### Requirement
Filter the entries down to the lines containing "分辨率缩放", and copy those lines.

(Data extracted from a collection)
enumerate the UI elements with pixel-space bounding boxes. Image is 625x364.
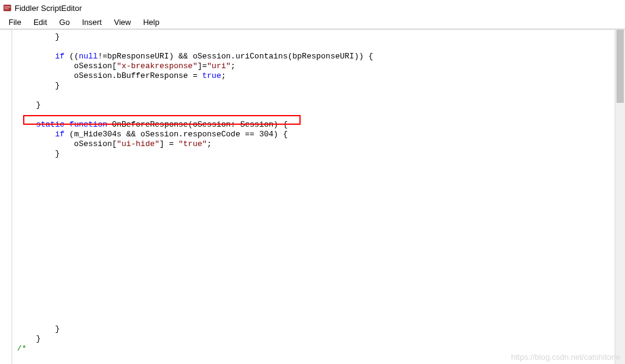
editor-container: } if ((null!=bpResponseURI) && oSession.… [0, 29, 625, 364]
menu-bar: File Edit Go Insert View Help [0, 16, 625, 29]
svg-rect-2 [4, 7, 10, 8]
app-icon [2, 3, 12, 13]
svg-rect-3 [4, 9, 9, 9]
window-title: Fiddler ScriptEditor [15, 4, 82, 13]
vertical-scrollbar[interactable] [615, 30, 625, 364]
svg-rect-1 [4, 6, 10, 7]
menu-go[interactable]: Go [53, 16, 75, 28]
watermark: https://blog.csdn.net/catshitone [511, 352, 620, 362]
scrollbar-thumb[interactable] [616, 30, 624, 103]
title-bar: Fiddler ScriptEditor [0, 0, 625, 16]
editor-gutter [0, 30, 12, 364]
menu-edit[interactable]: Edit [27, 16, 53, 28]
highlight-box [23, 115, 301, 125]
menu-help[interactable]: Help [137, 16, 166, 28]
code-editor[interactable]: } if ((null!=bpResponseURI) && oSession.… [12, 30, 615, 364]
menu-view[interactable]: View [108, 16, 137, 28]
menu-file[interactable]: File [2, 16, 27, 28]
menu-insert[interactable]: Insert [76, 16, 108, 28]
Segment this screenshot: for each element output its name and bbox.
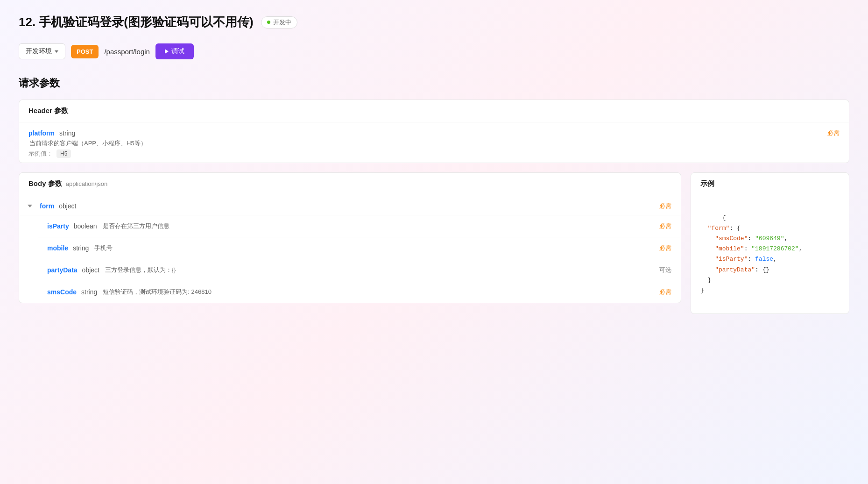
isparty-name: isParty: [47, 222, 69, 230]
form-left: form object: [28, 202, 76, 210]
endpoint-path: /passport/login: [104, 48, 150, 56]
smscode-desc: 短信验证码，测试环境验证码为: 246810: [103, 288, 212, 296]
body-params-header: Body 参数 application/json: [19, 173, 681, 195]
platform-required: 必需: [827, 129, 840, 137]
header-params-container: Header 参数 platform string 必需 当前请求的客户端（AP…: [19, 100, 849, 163]
smscode-row: smsCode string 短信验证码，测试环境验证码为: 246810 必需: [38, 281, 681, 303]
isparty-left: isParty boolean 是否存在第三方用户信息: [47, 222, 169, 230]
form-type: object: [59, 202, 76, 210]
example-panel: 示例 { "form": { "smsCode": "609649", "mob…: [691, 172, 849, 314]
header-params-title: Header 参数: [28, 107, 68, 115]
partydata-left: partyData object 三方登录信息，默认为：{}: [47, 266, 176, 274]
status-label: 开发中: [273, 18, 291, 27]
form-required: 必需: [659, 202, 671, 210]
body-params-container: Body 参数 application/json form object 必需 …: [19, 172, 681, 303]
form-object-row: form object 必需: [19, 195, 681, 215]
smscode-required: 必需: [659, 288, 671, 296]
mobile-row: mobile string 手机号 必需: [38, 237, 681, 259]
smscode-left: smsCode string 短信验证码，测试环境验证码为: 246810: [47, 288, 212, 296]
mobile-desc: 手机号: [94, 244, 113, 252]
platform-left: platform string: [28, 129, 75, 137]
body-section: Body 参数 application/json form object 必需 …: [19, 172, 849, 314]
collapse-arrow-icon[interactable]: [28, 205, 32, 207]
platform-desc: 当前请求的客户端（APP、小程序、H5等）: [29, 139, 840, 148]
status-dot: [267, 21, 270, 24]
test-button[interactable]: 调试: [155, 43, 194, 59]
example-panel-header: 示例: [691, 173, 849, 195]
partydata-top-row: partyData object 三方登录信息，默认为：{} 可选: [47, 266, 671, 274]
page-title: 12. 手机验证码登录(图形验证码可以不用传): [19, 14, 254, 30]
env-selector[interactable]: 开发环境: [19, 43, 65, 59]
example-code: { "form": { "smsCode": "609649", "mobile…: [691, 195, 849, 313]
header-param-platform: platform string 必需 当前请求的客户端（APP、小程序、H5等）…: [19, 122, 849, 163]
mobile-top-row: mobile string 手机号 必需: [47, 244, 671, 252]
nested-params: isParty boolean 是否存在第三方用户信息 必需 mobile st…: [38, 215, 681, 303]
platform-example-row: 示例值： H5: [28, 149, 840, 158]
test-button-label: 调试: [171, 47, 184, 56]
platform-name: platform: [28, 129, 55, 137]
status-badge: 开发中: [261, 16, 297, 28]
isparty-row: isParty boolean 是否存在第三方用户信息 必需: [38, 215, 681, 237]
partydata-type: object: [82, 266, 99, 274]
platform-top-row: platform string 必需: [28, 129, 840, 137]
partydata-desc: 三方登录信息，默认为：{}: [105, 266, 176, 274]
request-params-title: 请求参数: [19, 76, 849, 90]
smscode-type: string: [81, 288, 97, 296]
header-params-header: Header 参数: [19, 100, 849, 122]
mobile-left: mobile string 手机号: [47, 244, 113, 252]
body-params-title: Body 参数: [28, 179, 62, 188]
method-badge: POST: [71, 45, 99, 58]
partydata-optional: 可选: [659, 266, 671, 274]
platform-example-value: H5: [56, 149, 71, 158]
isparty-desc: 是否存在第三方用户信息: [103, 222, 169, 230]
content-type-label: application/json: [66, 180, 108, 187]
env-label: 开发环境: [26, 47, 52, 56]
form-name: form: [40, 202, 54, 210]
platform-type: string: [59, 129, 75, 137]
platform-example-label: 示例值：: [28, 149, 53, 158]
chevron-down-icon: [55, 50, 58, 53]
mobile-name: mobile: [47, 244, 68, 252]
partydata-row: partyData object 三方登录信息，默认为：{} 可选: [38, 259, 681, 281]
smscode-top-row: smsCode string 短信验证码，测试环境验证码为: 246810 必需: [47, 288, 671, 296]
partydata-name: partyData: [47, 266, 78, 274]
toolbar: 开发环境 POST /passport/login 调试: [19, 43, 849, 59]
page-title-container: 12. 手机验证码登录(图形验证码可以不用传) 开发中: [19, 14, 849, 30]
isparty-required: 必需: [659, 222, 671, 230]
smscode-name: smsCode: [47, 288, 77, 296]
play-icon: [165, 49, 169, 54]
mobile-required: 必需: [659, 244, 671, 252]
mobile-type: string: [73, 244, 89, 252]
isparty-top-row: isParty boolean 是否存在第三方用户信息 必需: [47, 222, 671, 230]
isparty-type: boolean: [74, 222, 97, 230]
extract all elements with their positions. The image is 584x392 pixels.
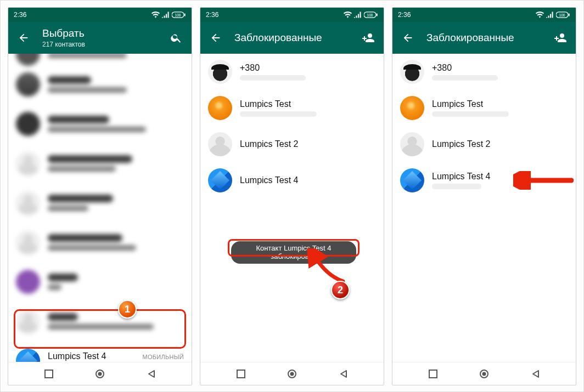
- screen-subtitle: 217 контактов: [42, 41, 158, 48]
- contact-name: Lumpics Test 2: [240, 139, 376, 149]
- nav-home[interactable]: [473, 368, 495, 379]
- avatar-icon: [400, 96, 424, 120]
- system-nav-bar: [200, 362, 384, 385]
- list-item[interactable]: [8, 104, 192, 144]
- contact-status-hidden: [240, 111, 317, 117]
- contact-name: Lumpics Test 4: [48, 351, 106, 361]
- avatar-icon: [208, 96, 232, 120]
- contact-name: +380: [240, 63, 376, 73]
- blocked-contact[interactable]: Lumpics Test 2: [392, 126, 576, 162]
- blocked-contact-lumpics-test-4[interactable]: Lumpics Test 4: [200, 162, 384, 198]
- avatar-icon: [16, 349, 40, 362]
- contact-name: +380: [432, 63, 568, 73]
- svg-text:100: 100: [367, 13, 373, 17]
- contact-name: Lumpics Test 4: [432, 172, 568, 181]
- svg-text:100: 100: [175, 13, 181, 17]
- battery-icon: 100: [172, 12, 186, 18]
- contact-name: Lumpics Test: [240, 99, 376, 109]
- svg-rect-3: [45, 370, 53, 378]
- contact-name: Lumpics Test 4: [240, 175, 376, 185]
- blocked-contact[interactable]: +380: [200, 54, 384, 90]
- list-item[interactable]: [8, 54, 192, 65]
- contact-status-hidden: [432, 111, 509, 117]
- wifi-icon: [151, 12, 160, 18]
- nav-home[interactable]: [89, 368, 111, 379]
- app-bar: Заблокированные: [200, 22, 384, 54]
- status-bar: 2:36 100: [8, 8, 192, 22]
- add-contact-button[interactable]: [361, 31, 376, 44]
- back-button[interactable]: [208, 32, 223, 44]
- wifi-icon: [344, 12, 352, 18]
- avatar-icon: [208, 60, 232, 84]
- nav-back[interactable]: [333, 370, 355, 378]
- svg-rect-15: [429, 370, 437, 378]
- system-nav-bar: [392, 362, 576, 385]
- contact-name: Lumpics Test 2: [432, 139, 568, 149]
- contacts-list[interactable]: Lumpics Test 4 МОБИЛЬНЫЙ Hey there! I am…: [8, 54, 192, 362]
- screen-title: Заблокированные: [234, 32, 350, 44]
- list-item[interactable]: [8, 144, 192, 183]
- svg-point-5: [98, 372, 102, 376]
- annotation-step-badge-1: 1: [118, 300, 137, 319]
- screen-blocked-with-toast: 2:36 100 Заблокированные +380 L: [200, 7, 384, 385]
- blocked-contact[interactable]: Lumpics Test: [200, 90, 384, 126]
- nav-back[interactable]: [141, 370, 162, 378]
- add-contact-button[interactable]: [553, 31, 568, 44]
- nav-back[interactable]: [525, 370, 547, 378]
- blocked-contact[interactable]: Lumpics Test: [392, 90, 576, 126]
- blocked-list[interactable]: +380 Lumpics Test Lumpics Test 2 Lumpics…: [200, 54, 384, 362]
- screen-blocked-final: 2:36 100 Заблокированные +380 L: [392, 7, 576, 385]
- nav-recents[interactable]: [230, 370, 252, 378]
- system-nav-bar: [8, 362, 192, 385]
- status-bar: 2:36 100: [392, 8, 576, 22]
- battery-icon: 100: [556, 12, 570, 18]
- svg-rect-1: [184, 13, 186, 16]
- signal-icon: [546, 12, 554, 18]
- list-item[interactable]: [8, 302, 192, 341]
- avatar-icon: [208, 132, 232, 156]
- blocked-list[interactable]: +380 Lumpics Test Lumpics Test 2 Lumpics…: [392, 54, 576, 362]
- nav-recents[interactable]: [38, 370, 60, 378]
- svg-point-11: [290, 372, 294, 376]
- back-button[interactable]: [400, 32, 415, 44]
- status-time: 2:36: [14, 11, 26, 19]
- blocked-contact[interactable]: +380: [392, 54, 576, 90]
- status-time: 2:36: [398, 11, 411, 19]
- signal-icon: [162, 12, 170, 18]
- svg-rect-13: [569, 13, 570, 16]
- contact-status-hidden: [240, 75, 306, 81]
- status-indicators: 100: [151, 12, 186, 18]
- screen-contacts-picker: 2:36 100 Выбрать 217 контактов: [8, 7, 192, 385]
- signal-icon: [354, 12, 362, 18]
- wifi-icon: [536, 12, 544, 18]
- list-item[interactable]: [8, 65, 192, 104]
- back-button[interactable]: [16, 32, 31, 44]
- contact-name: Lumpics Test: [432, 99, 568, 109]
- svg-rect-9: [237, 370, 245, 378]
- contact-type: МОБИЛЬНЫЙ: [142, 354, 184, 360]
- blocked-contact[interactable]: Lumpics Test 2: [200, 126, 384, 162]
- nav-home[interactable]: [281, 368, 303, 379]
- status-indicators: 100: [344, 12, 378, 18]
- avatar-icon: [400, 60, 424, 84]
- contact-status-hidden: [432, 75, 498, 81]
- svg-rect-7: [377, 13, 378, 16]
- avatar-icon: [400, 168, 424, 192]
- list-item[interactable]: [8, 262, 192, 302]
- contact-status-hidden: [432, 184, 481, 189]
- list-item[interactable]: [8, 223, 192, 262]
- avatar-icon: [208, 168, 232, 192]
- app-bar: Выбрать 217 контактов: [8, 22, 192, 54]
- screen-title: Выбрать: [42, 27, 158, 39]
- avatar-icon: [400, 132, 424, 156]
- nav-recents[interactable]: [422, 370, 444, 378]
- blocked-contact-lumpics-test-4[interactable]: Lumpics Test 4: [392, 162, 576, 198]
- screen-title: Заблокированные: [426, 32, 542, 44]
- app-bar: Заблокированные: [392, 22, 576, 54]
- search-button[interactable]: [169, 32, 184, 44]
- status-bar: 2:36 100: [200, 8, 384, 22]
- battery-icon: 100: [364, 12, 378, 18]
- list-item[interactable]: [8, 183, 192, 223]
- contact-lumpics-test-4[interactable]: Lumpics Test 4 МОБИЛЬНЫЙ Hey there! I am…: [8, 341, 192, 362]
- annotation-step-badge-2: 2: [331, 281, 350, 299]
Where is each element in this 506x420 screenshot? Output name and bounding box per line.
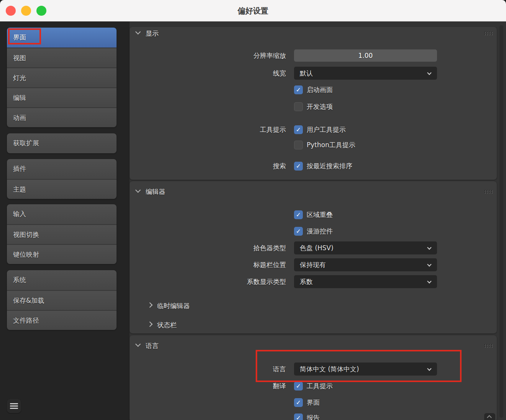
- chevron-down-icon: [427, 279, 431, 283]
- field-label: 线宽: [130, 67, 286, 80]
- annotation-box-language: [256, 350, 462, 382]
- preferences-window: 偏好设置 界面 视图 灯光 编辑 动画 获取扩展 插件 主题 输入 视图切换 键…: [0, 0, 506, 420]
- sidebar-item-lights[interactable]: 灯光: [7, 67, 117, 87]
- content-area: 界面 视图 灯光 编辑 动画 获取扩展 插件 主题 输入 视图切换 键位映射 系…: [0, 21, 506, 420]
- sidebar-item-viewport[interactable]: 视图: [7, 48, 117, 67]
- panel-display: 显示 分辨率缩放 1.00 线宽 默认 ✓: [130, 27, 497, 180]
- translate-interface-checkbox[interactable]: ✓: [294, 398, 303, 407]
- panel-title: 语言: [146, 341, 159, 351]
- user-tooltips-checkbox[interactable]: ✓: [294, 125, 303, 134]
- sidebar-item-themes[interactable]: 主题: [7, 179, 117, 199]
- sidebar-item-save-load[interactable]: 保存&加载: [7, 290, 117, 310]
- check-icon: ✓: [294, 85, 303, 94]
- field-label: 分辨率缩放: [130, 49, 286, 62]
- chevron-up-icon: [487, 415, 492, 420]
- checkbox-label[interactable]: 启动画面: [307, 85, 333, 94]
- line-width-dropdown[interactable]: 默认: [294, 67, 437, 80]
- subpanel-title: 临时编辑器: [157, 301, 190, 311]
- panel-title: 编辑器: [146, 187, 165, 197]
- check-icon: ✓: [294, 210, 303, 219]
- scrollbar[interactable]: [499, 25, 503, 418]
- sidebar-item-animation[interactable]: 动画: [7, 107, 117, 127]
- sidebar-item-input[interactable]: 输入: [7, 204, 117, 224]
- menu-button[interactable]: [7, 399, 21, 413]
- sidebar-group-input: 输入 视图切换 键位映射: [7, 204, 117, 264]
- field-label: 标题栏位置: [130, 258, 286, 271]
- splash-screen-checkbox[interactable]: ✓: [294, 85, 303, 94]
- chevron-down-icon: [427, 71, 431, 75]
- annotation-box-interface: [8, 28, 41, 44]
- checkbox-label[interactable]: 报告: [307, 413, 320, 420]
- chevron-down-icon: [135, 29, 141, 34]
- window-title: 偏好设置: [0, 0, 506, 21]
- sidebar-item-navigation[interactable]: 视图切换: [7, 224, 117, 244]
- field-label: 搜索: [130, 162, 286, 171]
- field-label: 系数显示类型: [130, 275, 286, 288]
- chevron-down-icon: [135, 341, 141, 347]
- factor-display-type-dropdown[interactable]: 系数: [294, 275, 437, 288]
- color-picker-type-dropdown[interactable]: 色盘 (HSV): [294, 241, 437, 254]
- translate-reports-checkbox[interactable]: ✓: [294, 413, 303, 420]
- subpanel-title: 状态栏: [157, 320, 177, 330]
- developer-options-checkbox[interactable]: [294, 102, 303, 111]
- checkbox-label[interactable]: 开发选项: [307, 102, 333, 111]
- sidebar-group-extensions: 获取扩展: [7, 133, 117, 153]
- chevron-right-icon: [147, 322, 153, 327]
- checkbox-label[interactable]: 用户工具提示: [307, 125, 346, 134]
- resolution-scale-field[interactable]: 1.00: [294, 49, 437, 62]
- dropdown-value: 系数: [300, 278, 313, 285]
- grip-icon: [484, 190, 493, 194]
- panel-editors-header[interactable]: 编辑器: [130, 187, 497, 197]
- checkbox-label[interactable]: 工具提示: [307, 382, 333, 390]
- field-label: 工具提示: [130, 125, 286, 134]
- dropdown-value: 保持现有: [300, 261, 326, 269]
- check-icon: ✓: [294, 162, 303, 171]
- checkbox-label[interactable]: 按最近搜索排序: [307, 162, 352, 171]
- scroll-up-button[interactable]: [484, 413, 495, 420]
- panel-language-header[interactable]: 语言: [130, 341, 497, 351]
- translate-tooltips-checkbox[interactable]: ✓: [294, 382, 303, 390]
- grip-icon: [484, 31, 493, 35]
- check-icon: ✓: [294, 227, 303, 236]
- navigation-controls-checkbox[interactable]: ✓: [294, 227, 303, 236]
- sidebar-item-addons[interactable]: 插件: [7, 159, 117, 179]
- panel-title: 显示: [146, 28, 159, 38]
- sidebar-item-editing[interactable]: 编辑: [7, 87, 117, 107]
- checkbox-label[interactable]: 界面: [307, 398, 320, 407]
- checkbox-label[interactable]: Python工具提示: [307, 141, 355, 149]
- hamburger-icon: [10, 403, 18, 404]
- sidebar-item-system[interactable]: 系统: [7, 270, 117, 290]
- status-bar-subpanel[interactable]: 状态栏: [130, 320, 497, 330]
- temp-editors-subpanel[interactable]: 临时编辑器: [130, 301, 497, 311]
- sidebar-group-system: 系统 保存&加载 文件路径: [7, 270, 117, 330]
- field-label: 翻译: [130, 382, 286, 390]
- check-icon: ✓: [294, 382, 303, 390]
- check-icon: ✓: [294, 125, 303, 134]
- sidebar: 界面 视图 灯光 编辑 动画 获取扩展 插件 主题 输入 视图切换 键位映射 系…: [0, 21, 130, 420]
- field-label: 拾色器类型: [130, 241, 286, 254]
- panel-display-header[interactable]: 显示: [130, 28, 497, 38]
- dropdown-value: 色盘 (HSV): [300, 244, 334, 252]
- chevron-down-icon: [427, 245, 431, 249]
- header-position-dropdown[interactable]: 保持现有: [294, 258, 437, 271]
- chevron-down-icon: [135, 187, 141, 193]
- checkbox-label[interactable]: 区域重叠: [307, 210, 333, 219]
- dropdown-value: 默认: [300, 69, 313, 77]
- sidebar-item-keymap[interactable]: 键位映射: [7, 244, 117, 264]
- sort-recent-search-checkbox[interactable]: ✓: [294, 162, 303, 171]
- python-tooltips-checkbox[interactable]: [294, 141, 303, 149]
- chevron-down-icon: [427, 262, 431, 266]
- check-icon: ✓: [294, 413, 303, 420]
- grip-icon: [484, 344, 493, 348]
- region-overlap-checkbox[interactable]: ✓: [294, 210, 303, 219]
- sidebar-group-addons: 插件 主题: [7, 159, 117, 199]
- panel-editors: 编辑器 ✓ 区域重叠 ✓ 漫游控件 拾色器类型: [130, 181, 497, 333]
- titlebar: 偏好设置: [0, 0, 506, 21]
- check-icon: ✓: [294, 398, 303, 407]
- checkbox-label[interactable]: 漫游控件: [307, 227, 333, 236]
- sidebar-item-file-paths[interactable]: 文件路径: [7, 310, 117, 330]
- sidebar-item-get-extensions[interactable]: 获取扩展: [7, 133, 117, 153]
- chevron-right-icon: [147, 302, 153, 308]
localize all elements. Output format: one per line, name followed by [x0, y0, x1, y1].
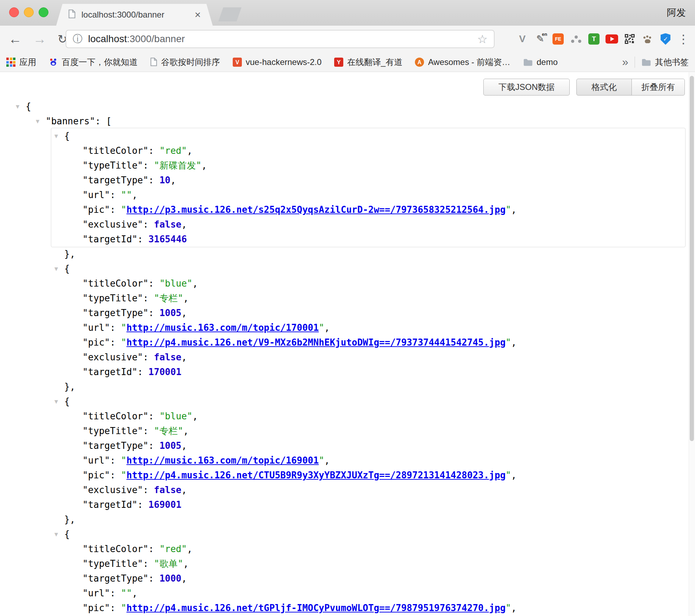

### Task solution
- panel-display: 显示 分辨率缩放 1.00 线宽 默认 ✓: [130, 27, 497, 180]
- field-label: 分辨率缩放: [130, 49, 286, 62]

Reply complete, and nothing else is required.